Tuesday, 8 May 2012
A Couple Of Thoughts...
...prompted by the new issue of Battlegames magazine.
Salute 2012 saw a terrific 'game' put on by a pair called The Essex Gamesters. It was called Corunna 1809, and it won a prize, as it well deserved to. See the photos here.
But why do I put 'game' in quotation marks? Well, according to Battlegames, this was something called a Diorama Game. I was struck by the phrase as I had never heard it before, but I immediately knew what it meant. Playing a demo game at Colours a couple of years ago I found myself next to such a game. This is where a purpose-built model railway style terrain is set up, then painstakingly festooned with beautifully painted figures, ships, vehicles etc. In addition there may be one or more information boards to erect as well. This will probably take at least a couple of hours. Following which sturdy effort, the 'gamers' collapse with exhaustion into their chairs and stare at their creation for a few more hours, before proceeding with the equally taxing task of packing it up.
That's right - a Diorama Game is a game where nothing happens. I wasn't at Salute, and didn't see what went on in 'Corunna 1809', but the description by Battlegames strongly implies that this was what was going on in this particular presentation. If I'm wrong in this case, I apologise - but the concept is clearly firmly with us. Now, bottom line, what hobbyists do with their toy soldiers is up to them. And I would agree that such displays can be very inspiring, refreshing one's outlook on the hobby. I can indeed feel a bland conclusion coming on, something along the lines of the usual 'each to his own' cliche. But I have a nagging feeling in my head that the hobby is actually called war gaming. There's supposed to be a game going on. It's not, after all, called war diorama making.
I guess this all seems rather mean spirited, not to say inspired by envy. I'll admit mean spirited, but I don't have any envy. I want to wargame. My inspiration is intellectual - animate those toy soldiers by giving them a purpose, by developing a story (or 'scenario' as it is generally called). Then see how things work out when players with different ideas play the story out. See how the story is influenced by the rules, for good or bad. And see how table top events relate to the historical picture.

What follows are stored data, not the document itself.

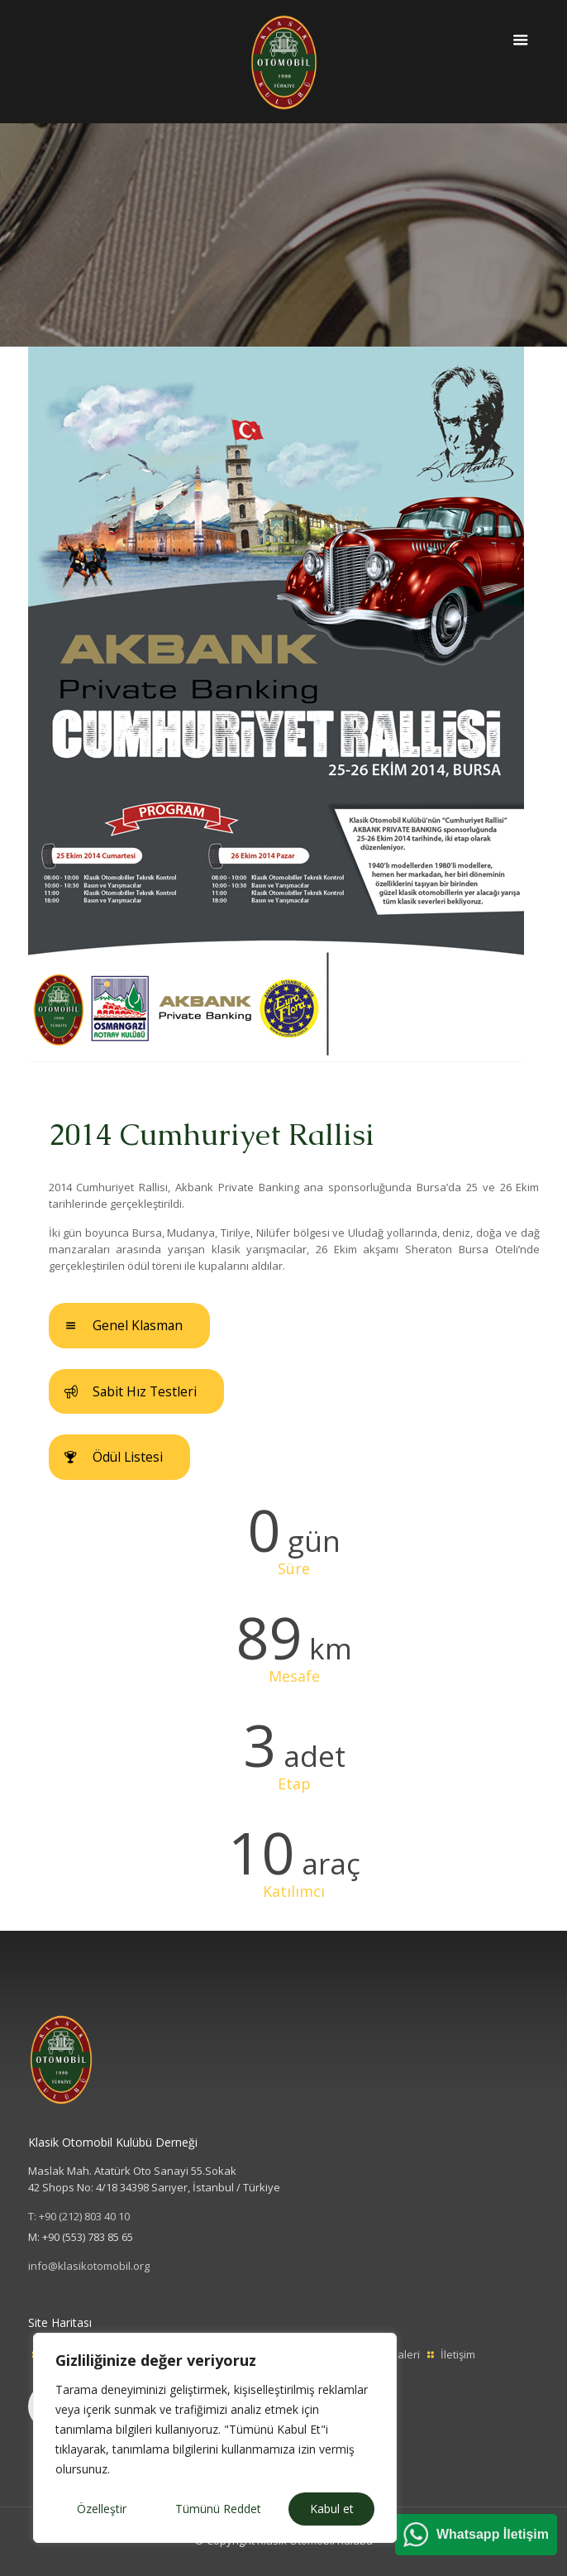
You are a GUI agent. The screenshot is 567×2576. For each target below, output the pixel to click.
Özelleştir (101, 2508)
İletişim (458, 2354)
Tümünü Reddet (218, 2508)
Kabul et (332, 2508)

Dah! I don't know. What do you think?
One of the areas in which Battlegames really scores is the review section. A wide range of sensible and balanced thoughts on a goodly number of new products. In the latest issue, however, one comment did rather set me back on my heels. Neil Shuck was reviewing a supplement to the Saga rules, called Northern Fury. Early in the piece he had this to say,
"Gripping Beast are committed to supporting this new game, and Northern Fury is the first of two supplements that are planned for this year."
I was so happy. Oh those wonderful, selfless boys at Gripping Beast. Despite all the odds, they're committed to supporting Saga. Bless their hearts... Come on Neil, they're a commercial company. Saga isn't a charity expedition to the Himalayas in support of disabled people, it's a wargames product. Gripping Beast's 'commitment' is to making some more money out of this product. That in itself is fair enough. But the style of the comment seems to me to be an example of the disconcerting idea that companies are doing us gamers a favour by selling us their stuff, and we should therefore be suitably grateful. Wargamers in general seem to be happy with an increasingly commercial wargames industry, and this is also fair enough. But at least see things as they are.

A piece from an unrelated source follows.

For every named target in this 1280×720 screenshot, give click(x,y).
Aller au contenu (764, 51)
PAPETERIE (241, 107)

Now, (for example), one could quite rightly say that Pete Jones was 'committed' to supporting Blitzkrieg Commander (he is, BTW, the author). He set up a well designed and well tended website where users could communicate via a forum (one of the best on the web IMHO), where battle reports can be viewed in their multitudes, where he is usually available to rapidly answer rule queries (a definite rarity amongst rule writers), and where he encourages players to become involved in new ideas for rule amendments. And there's a gallery and a free battlegroup creator (providing you bought the rules). OK, you could say this is just promotion for his product, but all this is done on his own, for free and in a spirit of participation and open comment. And all that is for sale is the rules.
Or look at the boys who produce Warning Order. A great, high quality online magazine produced entirely for the love of it and available to anyone to download for free. It's been going for 32 issues now. Yes, that's commitment.
Readers of this blog may be aware that I am grimly opposed to supplements simply for being what they are, i.e. a bare faced con to stretch the profitability of a set of rules. But others are welcome to disagree. Neil evidently thought (in an otherwise well written and informative review) that this supplement was a good offering. But I'm afraid that phrase just grated. Another, more appropriate, choice of words was required. Something between sinking to your knees in gratitude and unconditionally reviling the whole concept. Something a bit more detached and neutral, perhaps. But then, perhaps, I'm just over reacting.